Work task: With no words added or dropped, transcribe the listing that follows.

____________

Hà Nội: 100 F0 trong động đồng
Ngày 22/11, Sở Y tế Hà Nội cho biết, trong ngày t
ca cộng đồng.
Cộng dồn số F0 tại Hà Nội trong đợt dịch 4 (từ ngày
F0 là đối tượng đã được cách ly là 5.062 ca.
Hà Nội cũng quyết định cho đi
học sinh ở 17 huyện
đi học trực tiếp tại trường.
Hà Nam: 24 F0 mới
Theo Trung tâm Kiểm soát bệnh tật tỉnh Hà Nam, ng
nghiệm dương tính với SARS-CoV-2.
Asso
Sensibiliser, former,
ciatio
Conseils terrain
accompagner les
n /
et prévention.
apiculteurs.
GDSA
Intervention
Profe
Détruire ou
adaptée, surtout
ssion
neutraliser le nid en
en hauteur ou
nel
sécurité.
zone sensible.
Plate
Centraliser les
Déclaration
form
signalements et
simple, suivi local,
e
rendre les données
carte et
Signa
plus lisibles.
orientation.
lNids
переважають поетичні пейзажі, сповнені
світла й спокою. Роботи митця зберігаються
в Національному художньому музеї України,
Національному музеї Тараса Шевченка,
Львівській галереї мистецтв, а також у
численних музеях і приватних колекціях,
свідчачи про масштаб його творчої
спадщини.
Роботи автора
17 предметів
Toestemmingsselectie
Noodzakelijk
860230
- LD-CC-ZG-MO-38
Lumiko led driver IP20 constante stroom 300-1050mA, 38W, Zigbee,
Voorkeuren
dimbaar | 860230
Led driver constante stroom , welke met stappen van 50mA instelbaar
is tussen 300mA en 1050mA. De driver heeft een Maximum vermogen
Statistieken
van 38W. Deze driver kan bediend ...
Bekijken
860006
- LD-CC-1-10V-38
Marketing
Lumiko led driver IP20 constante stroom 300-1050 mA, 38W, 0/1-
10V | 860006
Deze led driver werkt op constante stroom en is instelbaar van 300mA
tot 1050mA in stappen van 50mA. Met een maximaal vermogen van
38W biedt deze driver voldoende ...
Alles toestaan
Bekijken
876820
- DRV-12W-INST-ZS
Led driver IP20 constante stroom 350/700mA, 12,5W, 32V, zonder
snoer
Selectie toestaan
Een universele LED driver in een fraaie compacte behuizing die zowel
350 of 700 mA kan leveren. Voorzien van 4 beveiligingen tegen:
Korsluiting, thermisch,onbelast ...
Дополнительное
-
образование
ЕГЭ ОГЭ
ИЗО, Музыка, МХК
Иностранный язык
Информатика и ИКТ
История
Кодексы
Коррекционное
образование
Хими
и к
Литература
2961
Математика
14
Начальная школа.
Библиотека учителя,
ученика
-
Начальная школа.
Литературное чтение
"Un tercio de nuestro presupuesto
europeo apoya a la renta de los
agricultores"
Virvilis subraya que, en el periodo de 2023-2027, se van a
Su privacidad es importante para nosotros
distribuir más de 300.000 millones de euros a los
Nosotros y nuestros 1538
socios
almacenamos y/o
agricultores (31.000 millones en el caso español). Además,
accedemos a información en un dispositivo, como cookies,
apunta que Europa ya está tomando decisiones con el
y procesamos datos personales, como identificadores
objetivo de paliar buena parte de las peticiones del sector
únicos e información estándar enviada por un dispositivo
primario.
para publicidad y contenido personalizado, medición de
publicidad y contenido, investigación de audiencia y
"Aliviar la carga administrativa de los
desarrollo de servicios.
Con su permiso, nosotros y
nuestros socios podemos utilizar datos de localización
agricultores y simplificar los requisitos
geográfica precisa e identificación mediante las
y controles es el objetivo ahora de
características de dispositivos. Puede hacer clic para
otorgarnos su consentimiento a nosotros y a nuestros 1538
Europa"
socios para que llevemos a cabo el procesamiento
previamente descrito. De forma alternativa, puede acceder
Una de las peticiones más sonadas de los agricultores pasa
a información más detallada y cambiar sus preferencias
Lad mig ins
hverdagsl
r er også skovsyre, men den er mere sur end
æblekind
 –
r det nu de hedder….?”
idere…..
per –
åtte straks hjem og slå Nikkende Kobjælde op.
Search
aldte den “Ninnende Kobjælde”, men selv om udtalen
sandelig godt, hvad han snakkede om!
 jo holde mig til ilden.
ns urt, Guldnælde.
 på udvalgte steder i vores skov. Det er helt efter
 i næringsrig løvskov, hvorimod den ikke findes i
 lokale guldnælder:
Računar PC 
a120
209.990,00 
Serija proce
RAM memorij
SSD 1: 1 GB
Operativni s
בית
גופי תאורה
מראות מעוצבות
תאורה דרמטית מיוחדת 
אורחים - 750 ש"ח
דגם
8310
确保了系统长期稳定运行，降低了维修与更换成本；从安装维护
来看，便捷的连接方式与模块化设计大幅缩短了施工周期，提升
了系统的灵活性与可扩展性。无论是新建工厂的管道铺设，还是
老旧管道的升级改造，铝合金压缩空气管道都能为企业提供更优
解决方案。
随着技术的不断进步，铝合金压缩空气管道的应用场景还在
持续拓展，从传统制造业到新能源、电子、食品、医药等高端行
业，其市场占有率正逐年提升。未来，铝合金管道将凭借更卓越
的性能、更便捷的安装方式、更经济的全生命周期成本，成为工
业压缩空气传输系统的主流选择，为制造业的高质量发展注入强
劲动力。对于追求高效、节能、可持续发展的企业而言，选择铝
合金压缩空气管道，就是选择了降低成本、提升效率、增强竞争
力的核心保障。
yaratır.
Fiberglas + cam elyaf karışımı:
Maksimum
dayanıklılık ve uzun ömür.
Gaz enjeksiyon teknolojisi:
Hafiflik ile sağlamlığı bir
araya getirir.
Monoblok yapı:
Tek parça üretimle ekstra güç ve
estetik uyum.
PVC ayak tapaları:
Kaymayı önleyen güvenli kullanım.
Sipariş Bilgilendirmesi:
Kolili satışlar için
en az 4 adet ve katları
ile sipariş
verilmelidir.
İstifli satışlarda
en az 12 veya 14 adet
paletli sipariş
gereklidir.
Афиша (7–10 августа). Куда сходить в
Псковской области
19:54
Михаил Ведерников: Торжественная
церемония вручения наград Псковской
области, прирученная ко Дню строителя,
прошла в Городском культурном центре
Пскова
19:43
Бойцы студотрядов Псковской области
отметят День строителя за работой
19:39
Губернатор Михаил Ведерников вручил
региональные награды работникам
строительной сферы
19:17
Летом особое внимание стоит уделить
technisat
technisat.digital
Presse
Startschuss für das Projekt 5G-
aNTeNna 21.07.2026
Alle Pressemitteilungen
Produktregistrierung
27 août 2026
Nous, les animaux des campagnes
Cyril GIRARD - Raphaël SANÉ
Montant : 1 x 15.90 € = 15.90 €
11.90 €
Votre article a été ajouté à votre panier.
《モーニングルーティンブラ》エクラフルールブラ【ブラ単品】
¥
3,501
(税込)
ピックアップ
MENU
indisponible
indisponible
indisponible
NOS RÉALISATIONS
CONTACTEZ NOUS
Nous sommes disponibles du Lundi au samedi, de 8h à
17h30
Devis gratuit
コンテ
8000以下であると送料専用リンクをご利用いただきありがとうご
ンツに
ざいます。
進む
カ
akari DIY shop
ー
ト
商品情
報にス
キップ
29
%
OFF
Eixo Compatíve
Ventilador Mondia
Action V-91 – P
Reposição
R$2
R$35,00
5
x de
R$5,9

____________

Result for this task:
Hà Nội: 100 F0 trong động đồng
Ngày 22/11, Sở Y tế Hà Nội cho biết, trong ngày t
ca cộng đồng.
Cộng dồn số F0 tại Hà Nội trong đợt dịch 4 (từ ngày
F0 là đối tượng đã được cách ly là 5.062 ca.
Hà Nội cũng quyết định cho đi
học sinh ở 17 huyện
đi học trực tiếp tại trường.
Hà Nam: 24 F0 mới
Theo Trung tâm Kiểm soát bệnh tật tỉnh Hà Nam, ng
nghiệm dương tính với SARS-CoV-2.
Asso
Sensibiliser, former,
ciatio
Conseils terrain
accompagner les
n /
et prévention.
apiculteurs.
GDSA
Intervention
Profe
Détruire ou
adaptée, surtout
ssion
neutraliser le nid en
en hauteur ou
nel
sécurité.
zone sensible.
Plate
Centraliser les
Déclaration
form
signalements et
simple, suivi local,
e
rendre les données
carte et
Signa
plus lisibles.
orientation.
lNids
переважають поетичні пейзажі, сповнені
світла й спокою. Роботи митця зберігаються
в Національному художньому музеї України,
Національному музеї Тараса Шевченка,
Львівській галереї мистецтв, а також у
численних музеях і приватних колекціях,
свідчачи про масштаб його творчої
спадщини.
Роботи автора
17 предметів
Toestemmingsselectie
Noodzakelijk
860230
- LD-CC-ZG-MO-38
Lumiko led driver IP20 constante stroom 300-1050mA, 38W, Zigbee,
Voorkeuren
dimbaar | 860230
Led driver constante stroom , welke met stappen van 50mA instelbaar
is tussen 300mA en 1050mA. De driver heeft een Maximum vermogen
Statistieken
van 38W. Deze driver kan bediend ...
Bekijken
860006
- LD-CC-1-10V-38
Marketing
Lumiko led driver IP20 constante stroom 300-1050 mA, 38W, 0/1-
10V | 860006
Deze led driver werkt op constante stroom en is instelbaar van 300mA
tot 1050mA in stappen van 50mA. Met een maximaal vermogen van
38W biedt deze driver voldoende ...
Alles toestaan
Bekijken
876820
- DRV-12W-INST-ZS
Led driver IP20 constante stroom 350/700mA, 12,5W, 32V, zonder
snoer
Selectie toestaan
Een universele LED driver in een fraaie compacte behuizing die zowel
350 of 700 mA kan leveren. Voorzien van 4 beveiligingen tegen:
Korsluiting, thermisch,onbelast ...
Дополнительное
-
образование
ЕГЭ ОГЭ
ИЗО, Музыка, МХК
Иностранный язык
Информатика и ИКТ
История
Кодексы
Коррекционное
образование
Хими
и к
Литература
2961
Математика
14
Начальная школа.
Библиотека учителя,
ученика
-
Начальная школа.
Литературное чтение
"Un tercio de nuestro presupuesto
europeo apoya a la renta de los
agricultores"
Virvilis subraya que, en el periodo de 2023-2027, se van a
Su privacidad es importante para nosotros
distribuir más de 300.000 millones de euros a los
Nosotros y nuestros 1538
socios
almacenamos y/o
agricultores (31.000 millones en el caso español). Además,
accedemos a información en un dispositivo, como cookies,
apunta que Europa ya está tomando decisiones con el
y procesamos datos personales, como identificadores
objetivo de paliar buena parte de las peticiones del sector
únicos e información estándar enviada por un dispositivo
primario.
para publicidad y contenido personalizado, medición de
publicidad y contenido, investigación de audiencia y
"Aliviar la carga administrativa de los
desarrollo de servicios.
Con su permiso, nosotros y
nuestros socios podemos utilizar datos de localización
agricultores y simplificar los requisitos
geográfica precisa e identificación mediante las
y controles es el objetivo ahora de
características de dispositivos. Puede hacer clic para
otorgarnos su consentimiento a nosotros y a nuestros 1538
Europa"
socios para que llevemos a cabo el procesamiento
previamente descrito. De forma alternativa, puede acceder
Una de las peticiones más sonadas de los agricultores pasa
a información más detallada y cambiar sus preferencias
Lad mig ins
hverdagsl
r er også skovsyre, men den er mere sur end
æblekind
 –
r det nu de hedder….?”
idere…..
per –
åtte straks hjem og slå Nikkende Kobjælde op.
Search
aldte den “Ninnende Kobjælde”, men selv om udtalen
sandelig godt, hvad han snakkede om!
 jo holde mig til ilden.
ns urt, Guldnælde.
 på udvalgte steder i vores skov. Det er helt efter
 i næringsrig løvskov, hvorimod den ikke findes i
 lokale guldnælder:
Računar PC 
a120
209.990,00 
Serija proce
RAM memorij
SSD 1: 1 GB
Operativni s
בית
גופי תאורה
מראות מעוצבות
תאורה דרמטית מיוחדת 
אורחים - 750 ש"ח
דגם
8310
确保了系统长期稳定运行，降低了维修与更换成本；从安装维护
来看，便捷的连接方式与模块化设计大幅缩短了施工周期，提升
了系统的灵活性与可扩展性。无论是新建工厂的管道铺设，还是
老旧管道的升级改造，铝合金压缩空气管道都能为企业提供更优
解决方案。
随着技术的不断进步，铝合金压缩空气管道的应用场景还在
持续拓展，从传统制造业到新能源、电子、食品、医药等高端行
业，其市场占有率正逐年提升。未来，铝合金管道将凭借更卓越
的性能、更便捷的安装方式、更经济的全生命周期成本，成为工
业压缩空气传输系统的主流选择，为制造业的高质量发展注入强
劲动力。对于追求高效、节能、可持续发展的企业而言，选择铝
合金压缩空气管道，就是选择了降低成本、提升效率、增强竞争
力的核心保障。
yaratır.
Fiberglas + cam elyaf karışımı:
Maksimum
dayanıklılık ve uzun ömür.
Gaz enjeksiyon teknolojisi:
Hafiflik ile sağlamlığı bir
araya getirir.
Monoblok yapı:
Tek parça üretimle ekstra güç ve
estetik uyum.
PVC ayak tapaları:
Kaymayı önleyen güvenli kullanım.
Sipariş Bilgilendirmesi:
Kolili satışlar için
en az 4 adet ve katları
ile sipariş
verilmelidir.
İstifli satışlarda
en az 12 veya 14 adet
paletli sipariş
gereklidir.
Афиша (7–10 августа). Куда сходить в
Псковской области
19:54
Михаил Ведерников: Торжественная
церемония вручения наград Псковской
области, прирученная ко Дню строителя,
прошла в Городском культурном центре
Пскова
19:43
Бойцы студотрядов Псковской области
отметят День строителя за работой
19:39
Губернатор Михаил Ведерников вручил
региональные награды работникам
строительной сферы
19:17
Летом особое внимание стоит уделить
technisat
technisat.digital
Presse
Startschuss für das Projekt 5G-
aNTeNna 21.07.2026
Alle Pressemitteilungen
Produktregistrierung
27 août 2026
Nous, les animaux des campagnes
Cyril GIRARD - Raphaël SANÉ
Montant : 1 x 15.90 € = 15.90 €
11.90 €
Votre article a été ajouté à votre panier.
《モーニングルーティンブラ》エクラフルールブラ【ブラ単品】
¥
3,501
(税込)
ピックアップ
MENU
indisponible
indisponible
indisponible
NOS RÉALISATIONS
CONTACTEZ NOUS
Nous sommes disponibles du Lundi au samedi, de 8h à
17h30
Devis gratuit
コンテ
8000以下であると送料専用リンクをご利用いただきありがとうご
ンツに
ざいます。
進む
カ
akari DIY shop
ー
ト
商品情
報にス
キップ
29
%
OFF
Eixo Compatíve
Ventilador Mondia
Action V-91 – P
Reposição
R$2
R$35,00
5
x de
R$5,9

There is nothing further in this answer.